B. Essential Righteousness (Mt 5:13-16)

The connecting thoughts between the Beatitudes and Jesus’ staggering statement about righteousness in Matt. 5:20 are the rest of the passage we are considering together. He begins by using two metaphors to explain the nature of true righteousness - righteousness that actually corresponds to the righteous standard of his Father - the righteousness that abundantly surpasses that of the Scribes and Pharisees.

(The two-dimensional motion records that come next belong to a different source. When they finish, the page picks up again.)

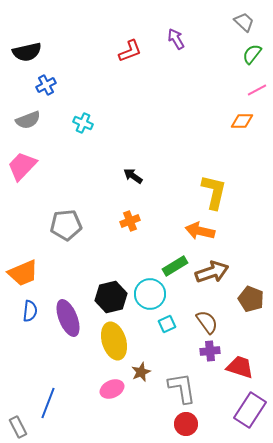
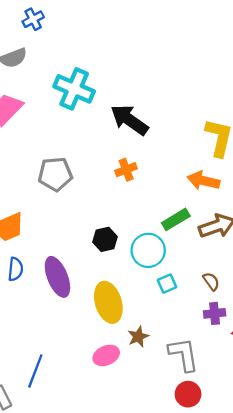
cyan cross: (83, 123) -> (74, 89), moved, size x1.8
black arrow: (133, 176) -> (129, 120), size x1.8
black hexagon: (111, 297) -> (105, 239), moved, size x0.7
brown semicircle: (207, 322) -> (211, 281), size x0.7

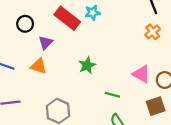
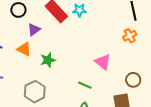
green star: (87, 65) -> (48, 60), moved
pink triangle: (141, 74) -> (103, 62), moved

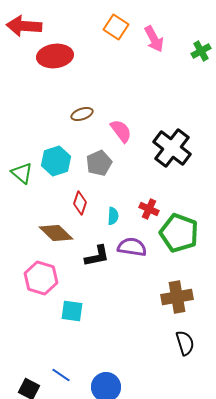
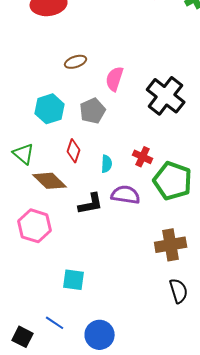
pink semicircle: (121, 131) -> (115, 79), turned -125
green triangle: (22, 173) -> (24, 154), moved
cyan square: (72, 311) -> (74, 280), moved

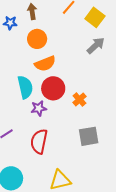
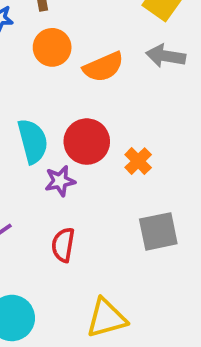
gray arrow: (96, 46) -> (166, 56), turned -126
orange semicircle: (45, 64) -> (103, 67), moved
red semicircle: (39, 141) -> (63, 245), size x0.7

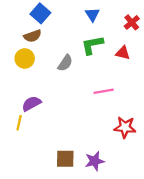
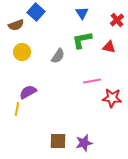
brown semicircle: (33, 36) -> (16, 25), moved
red star: (125, 127) -> (112, 98), moved

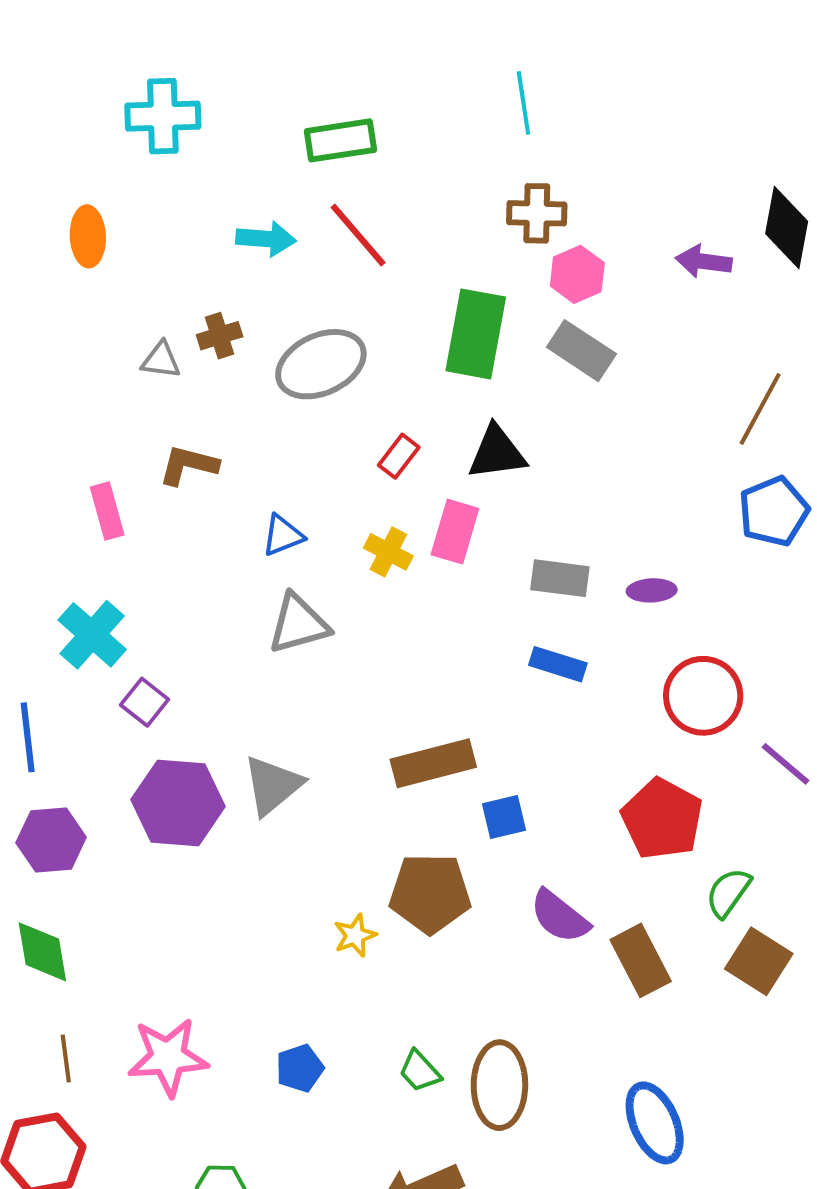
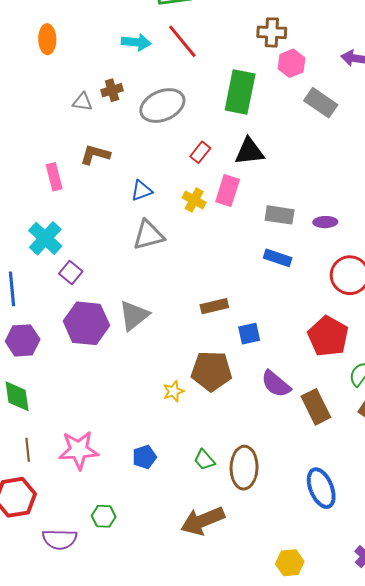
gray rectangle: (581, 351) -> (321, 103), moved
brown rectangle: (433, 763) -> (214, 306), size x0.7

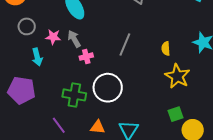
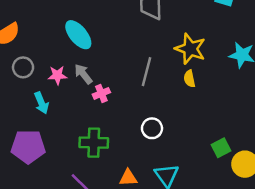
yellow semicircle: (166, 49) -> (189, 79), moved
yellow star: (177, 76) -> (190, 49), moved
white circle: (108, 88) -> (152, 128), moved, size x0.6

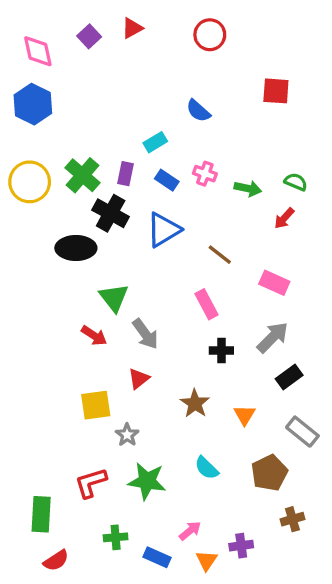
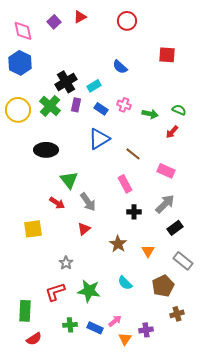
black cross: (111, 213) -> (66, 82), moved, turned 30
yellow square: (96, 405) -> (33, 229), moved
gray star: (127, 435) -> (66, 263), moved
blue rectangle: (157, 557) -> (95, 328), moved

1. Statements of Essence Mt. 5:13-16

Matt. 5:13-16 (ESV) 13 “You are the salt of the earth, but if salt has lost its taste, how shall its saltiness be restored? It is no longer good for anything except to be thrown out and trampled under people’s feet. 14 “You are the light of the world. A city set on a hill cannot be hidden. 15 Nor do people light a lamp and put it under a basket, but on a stand, and it gives light to all in the house. 16 In the same way, let your light shine before others, so that they may see your good works and give glory to your Father who is in heaven.

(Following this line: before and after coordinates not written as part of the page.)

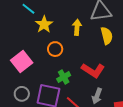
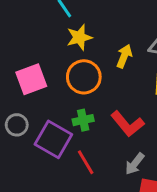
orange circle: (55, 49) -> (84, 77), size x1.5
gray arrow: (97, 96) -> (135, 164), moved

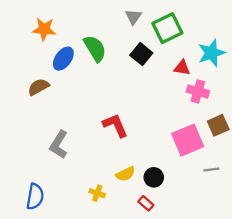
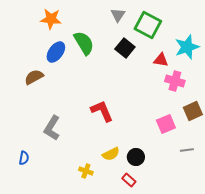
green square: (167, 28) -> (148, 25), turned -36
orange star: (44, 29) -> (51, 19), moved
pink square: (188, 140) -> (166, 124), size x0.7
blue semicircle: (35, 197) -> (24, 158), moved, size x0.6

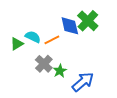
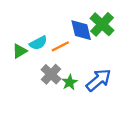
cyan semicircle: (33, 37) -> (38, 43), turned 126
blue arrow: (83, 82) -> (99, 80), moved

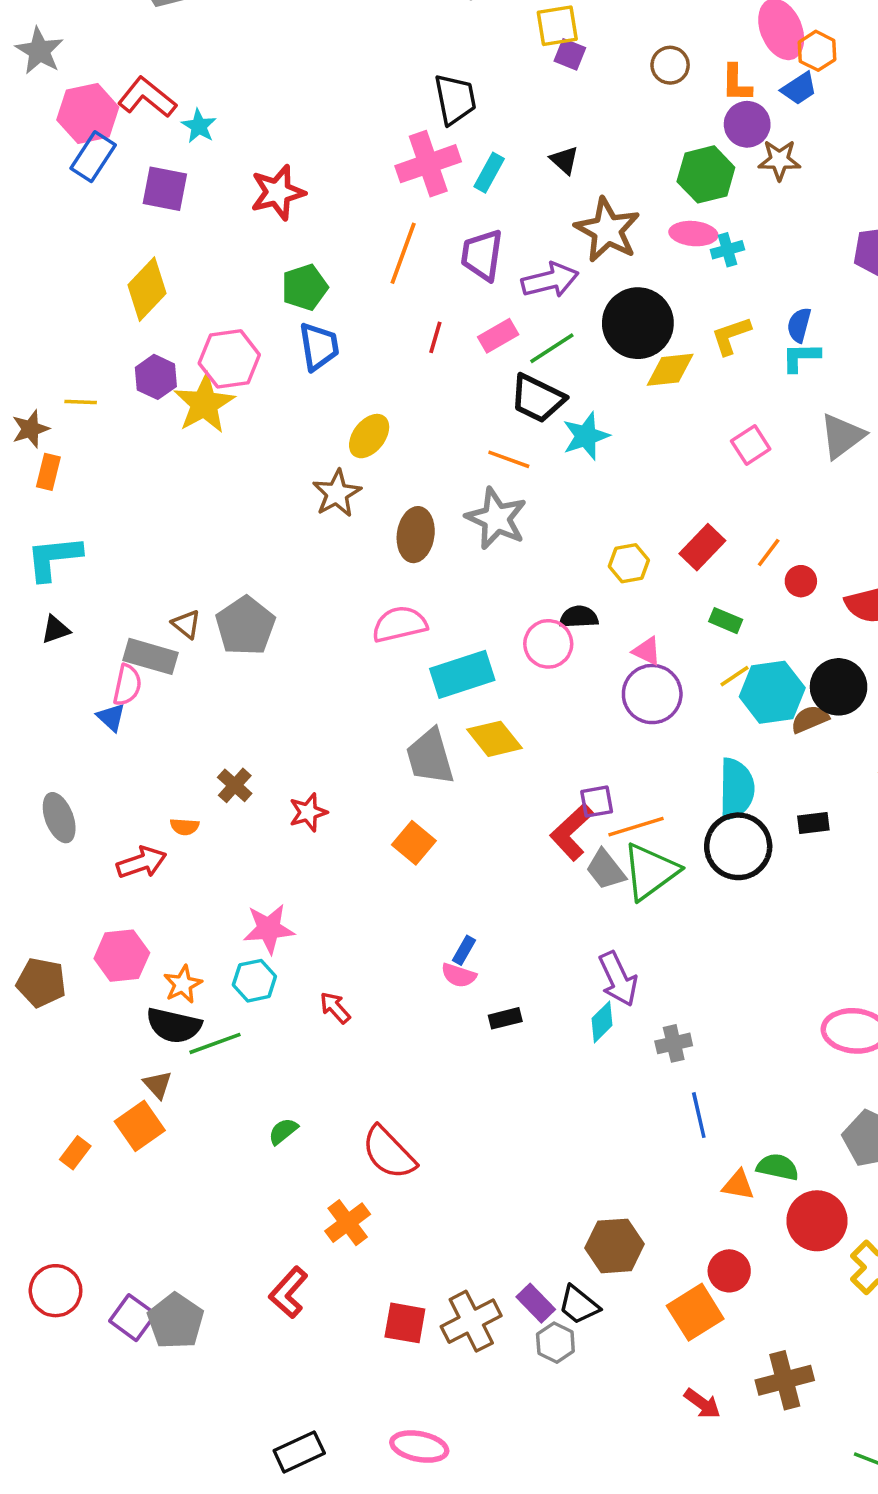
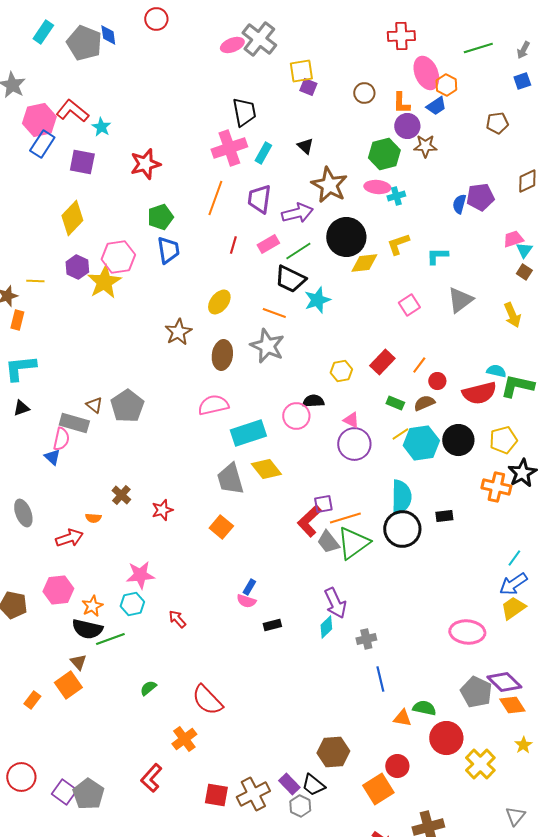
blue semicircle: (799, 325) -> (459, 204), moved
yellow ellipse: (369, 436) -> (219, 302), moved
brown semicircle: (810, 719) -> (424, 403), moved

Jesus is making a descriptive statement about citizens of the Kingdom of Heaven. Just as salt in and of itself is salty, so Kingdom citizens have certain innate properties as Kingdom citizens, matters of fact, for those who are His subjects.

In other words, if you saw a white grainy substance on a table and when you tasted it you found that it was sweet, you would not conclude that the substance on the table was salt - even if it was in a saltshaker! You would make these conclusions because there are certain properties that salt has simply because it is salt. The same is true for light. Jesus is making statements of essence, describing a Kingdom citizen at their most basic level.

2. Two Approaches to Righteousness

There is a continuum of responses we can give to Jesus’ teaching on righteousness at this point. On the one hand, we can either cry out to God because we see that we are immeasurably poor in spirit, unable to bring about the essential heart change that the Law required. Or on the other hand, we can work to redefine the Law of God, to say in effect, “Define Righteousness” as if it were somehow ambiguous or vague.

The former is a description of one who has been converted by the gracious and saving power of God’s transforming Spirit. The latter is a Pharisee, who would reduce righteousness to their own subjective rules of preference; thereby contorting God’s uncreated righteous standard to the perverted standards of their own created imaginations.